獣族に捕まって数日たったある日。
ルームメイトが出来た。
それは猿顔の男で見るからに何かやらかしそうな雰囲気を醸し出していた。
いやまあ、捕まっているということは何かやらかしたのだろうけども。
ちなみに、人間裸で過ごしていると裸を見られてもなんとも思わなくなるもので、男が来たというのに俺は涅槃仏のポーズで彼を出迎えた。
「ようこそ、人生の終着点へ」
男は俺を見て、一瞬顔を赤くしたが、直後に青くなった。
そして、毛皮のベストを投げてきた。
ふむ、赤くなるのはともかくとして、なぜ青くなる。
「と、とりあえず、それを着てくれ」
「…………えっと、たぶんだけど、着ない方がいいよ?後悔しない?」
いいから着てくれ!と叫ぶその男に従って俺はそのベストを着る。
彼の渡してきたそれは俺の予想通り俺の体を覆い隠せない。
これは彼が多少細身なことも関係あるかもしれないが、俺のこのワガママボディが問題なのだろう。
……おそらく、子供だから着れると考えたのだろうが胸囲で測定すればそう変わらないのではないのだろうか。

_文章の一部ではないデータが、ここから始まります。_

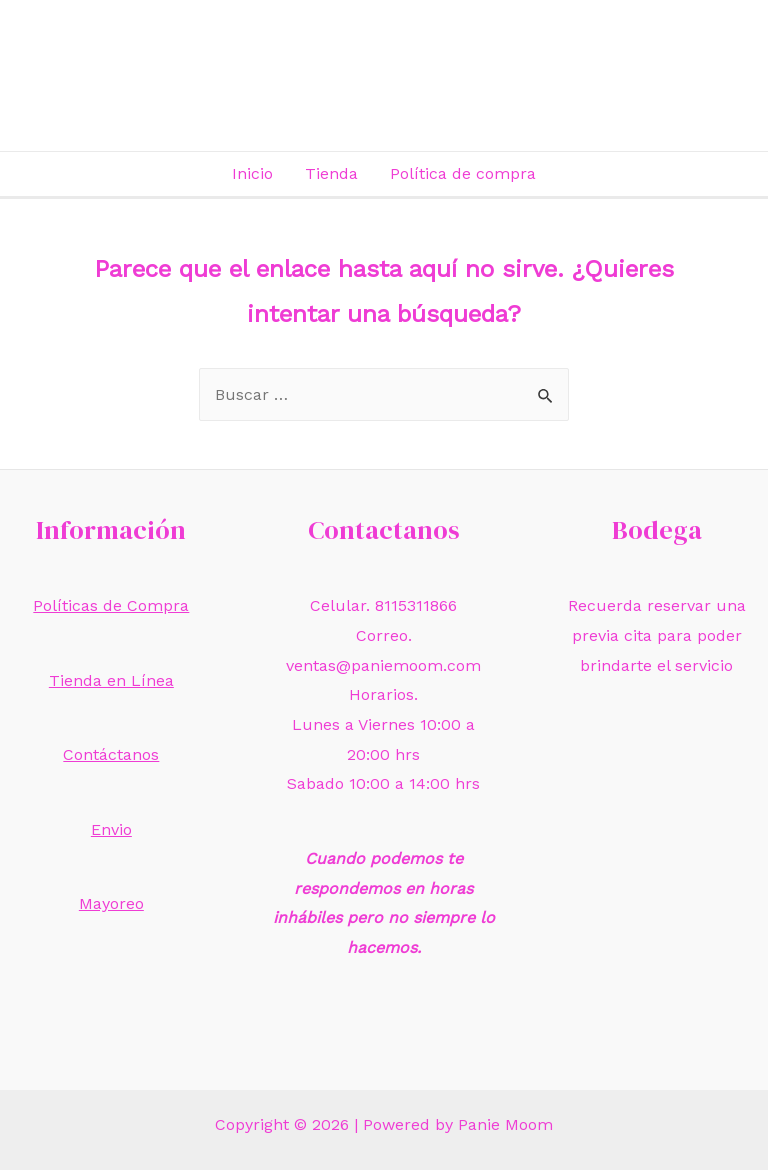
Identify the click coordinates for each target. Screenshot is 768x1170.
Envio (111, 829)
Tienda (331, 173)
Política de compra (463, 173)
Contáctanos (111, 754)
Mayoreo (111, 903)
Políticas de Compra (111, 605)
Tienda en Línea (111, 680)
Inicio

とりあえず、言われた通りに腰にヒモを巻いて着終わったので声をかける。
「言われた通り着たよ」
「ん?ああ、ありがー」
男は俺の姿を見て固まった。
そりゃそうだ。
これは俺の数十年のオタク知識から言語変換するならば、『ワイシャツ借りたけど胸が大きくて閉まらないタイプの彼シャツ』だからだ。
しかも、ノーパン。
人によっては全裸よりエロいとされる伝説の装備。
……あれ?これワンチャンおかされないか?
密室、何故か今見張りはいない、彼シャツのロリ巨乳、猿顔の男。
何も起きないわけはなくー!?
「それ以上近づいたらぶっころしますよ!!」
「さっきまでの余裕はどこにいった!?」
さっきまでは常時全裸だったから無敵モードだったんだよ。
服を着て少し冷静になったからこそ現在のヤバい状況に理解が回った。
とりあえず、自分と男の間に水の壁を作って牽制をする。
すると、男は疲れたように首を横に振るとため息を吐いた。
「……まあ、安心してくれ。絶対に手は出さん」
「…………信じられません」
自分で言うのもなんだが、俺は間違いなく美少女だ。
それもかなり特上のロリ巨乳の美少女だ。
それが、ほぼ全裸の状態で据え膳。
この状態でこの男が手を出さない理由はー。
「――ホ モ な の か」
「違うわ!」
そう否定した男は「お前が昔の知り合いに似ててそんな気分にならないだけだ」と吐き捨てるように言った。